[Page images and extracted text]
##############################

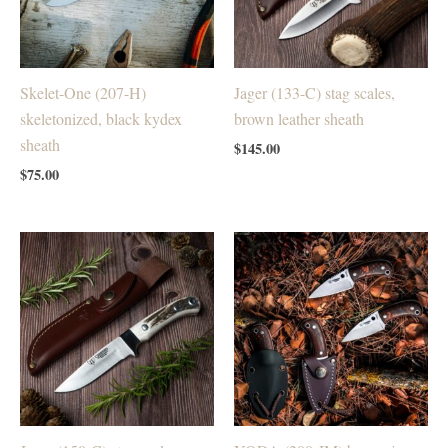
Skelet-One (207-H)
Jager (133-C) stag scales,
skeletonized, black kydex
brown leather sheath
sheath
$
145.00
$
75.00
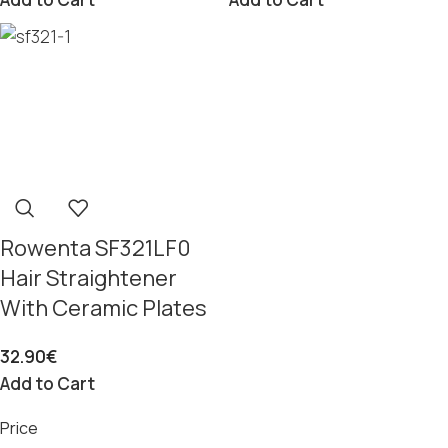
Rowenta SF321LF0
Hair Straightener
With Ceramic Plates
32.90
€
Add to Cart
Price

##############################

## What needs to be done
Quote all the records verbatim, dropping any pictures from your copy.

## Written answer
Skelet-One (207-H)
Jager (133-C) stag scales,
skeletonized, black kydex
brown leather sheath
sheath
$
145.00
$
75.00
Rowenta SF321LF0
Hair Straightener
With Ceramic Plates
32.90
€
Add to Cart
Price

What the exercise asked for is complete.